The following is a complete transcript of the Sinica Podcast conversation with Iza Ding, recorded in Chicago, Illinois on April 10, 2024. Thanks to the great team at Cadre Scripts for the transcription, and to Lili Shoup for her careful and diligent checking of the transcript!
Kaiser Kuo: Welcome to the Sinica Podcast, a weekly discussion of current affairs in China. In this program, we’ll look at books, ideas, new research, intellectual currents, and cultural trends that can help us better understand what’s happening in China’s politics, foreign relations, economics, and society. Join me each week for in-depth conversations that shed more light and bring less heat to the way we think and talk about China.
I’m Kaiser Kuo, coming to you this week from Chicago, Illinois. Sinica is supported this year by the Center for East Asian Studies at the University of Wisconsin-Madison, a national resource center for the study of East Asia. The Sinica Podcast will remain free, but if you work for an organization that believes in what I am doing with the podcast, please consider lending your support. You can get me at sinicapod@gmail.com.
And listeners, please support my work on Substack at sinica.substack.com. There, you will find, in addition to the podcast, the complete transcript of the show, a weekly essay from me, and now a wide range of offerings — James Carter’s This Week in China’s History; Paul French’s Ultimate China Bookshelf; Andrew Methven’s Chinese Phrase of the Week; the You Can Learn Chinese Podcast from Jared Turner and John Pasden, and the outstanding China Global South Podcast, as well as weekly essays from our friends at the China Global South Project.
As I say each week in the intro, I am interested in how we think and talk about China. Every once in a while, I encounter someone with the same interest in examining our discourse on China, whether academic, within the social sciences and history say, or more broadly in media, in civil society, or just out there on the social media platforms that have now become, unfortunately, our de facto public sphere.

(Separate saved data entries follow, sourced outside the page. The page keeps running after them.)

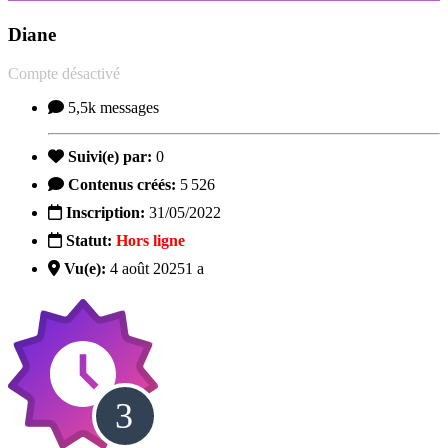
Diane
Compte désactivé
5,5k
messages
Suivi(e) par:
0
Contenus créés:
5 526
Inscription:
31/05/2022
Statut:
Hors ligne
Vu(e):
4 août 2025
1 a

Just in the last year, I have gotten to know Iza Ding, Associate Professor of Political Science at Northwestern University, author of The Performative State: Public Scrutiny and Environmental Governance in China — and for my money, one of the most original thinkers when it comes to, well, the way we think and talk about China. I had the great good fortune to spend a good amount of time with her and a couple of other folks, Kevin Xu and Cameron Johnson, both of whom you will meet on Sinica before too long. The four of us had participated in the Salzburg Global Seminar and all happened to be headed to Vienna for a few days after, just to take in the sites. It was like a walking China salon held between cafés, museums, and restaurants.
I’m delighted to be here in Chicago, where I just spoke last night at the China Town Hall, put on by the National Committee on U.S.-China Relations, organized here in Chicago by Iza, and it was a perfect opportunity to finally sit down and talk about her ideas on the discourse about China. Iza Ding, thank you so much for having me here in Chicago, and welcome to Sinica.
Iza Ding: Thank you for having me on the Sinica Podcast, Kaiser.
Kaiser: My absolute pleasure and honor. Let me start, Iza, by asking you about a concept that I first heard you drop almost casually really. It was at a panel, an environmental panel, actually. It was about teaching about the environment in China, or teaching about environmentalism in China, and that was at the AAS Conference in Boston in 2023. And I’ve mentioned it before on the show. You call it “authoritarian teleology.” That might strike some listeners as sounding a bit jargony, but really it’s a pretty simple idea. And once you said it, once I heard you articulate it, I feel like I see it instantiated just everywhere. So, break it down for us. What is authoritarian teleology and why is it such an unhelpful habit?